The unit said it faced a choice of claiming the losses suffered by the department of public works from an array of people who were enriched, or to seek to recover the full amount from Makhanya himself.

“We chose the latter option,” it said.

Explaining the decision, the SIU said if it instituted individual claims these would be restricted simply to the monetary value of the benefit derived and this would be less that the actual losses incurred by public works.

The SIU filed a civil claim for R155.3m against Makhanya in the KwaZulu-Natal High Court on August 11, and he has hired high profile lawyers to contest the matter.

The SIU report was released to Zuma a week ago, and he submitted a copy of it to Parliament on Thursday.

Also on Thursday, the president sent a letter to Madonsela stating that he was not obliged to rubber stamp her recommendations.

This was in response to a reminder from Madonsela that he had not responded to her report and followed weeks in the opposition piled pressure on the president to heed her urging to pay for luxuries, including a swimming pool and chicken run, added to Nkandla.

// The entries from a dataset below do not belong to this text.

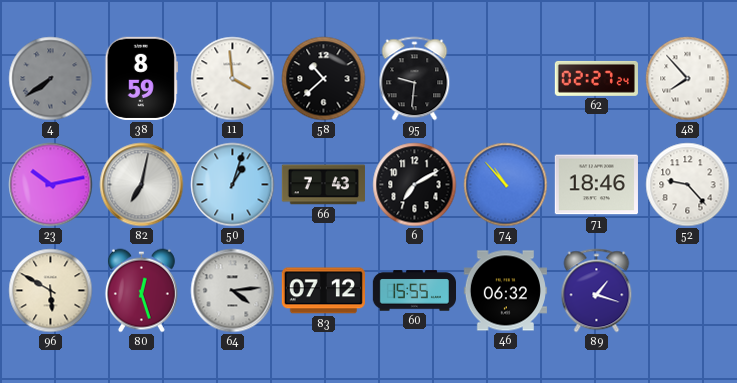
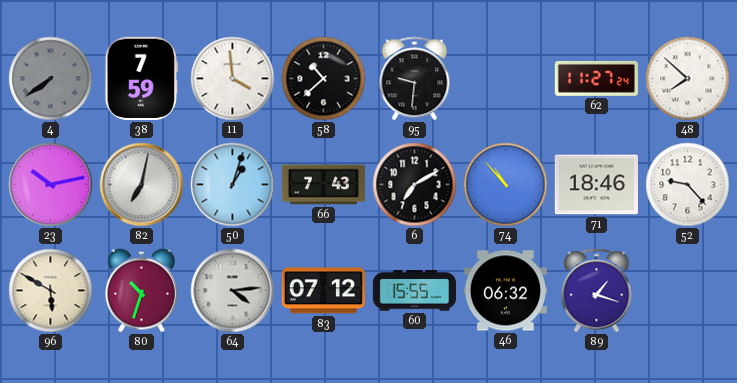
38: 8:59 -> 7:59
62: 02:27 -> 11:27
48: 7:53 -> 7:52
80: 12:27 -> 10:33
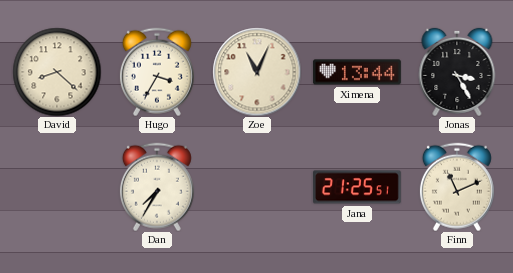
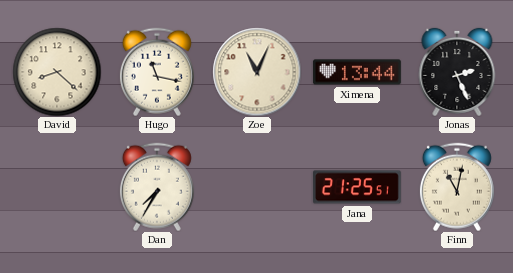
Hugo: 3:35 -> 11:17
Jonas: 3:25 -> 2:26
Finn: 11:11 -> 11:02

Over the next month, a parliamentary ad hoc committee will consider her report, that of the SIU and an inter-ministerial team as well as Zuma's response to these.

The SIU report recalls events in 2009 which blurred the lines between a standard state project to improve security at Nkandla after Zuma become president, and his private plans for improvements to the home where he intends to retire.

It said that the then acting director general of public works Solomon Malebey agreed that the people who had already been hired by Zuma also be appointed by the department to oversee the public security project.

This led to the appointment of four private firms, including Minenhle Makhanya Architects, and to Makhanya becoming the “principal agent” for the whole project. With Malebey's blessing, they noted, these firms “had complete control over the project”.

It said that after the police and defence force formally set out all their requirements for security upgrades at Nkandla, Makhanya expanded the project in ways that were not requested and had nothing to do with safety.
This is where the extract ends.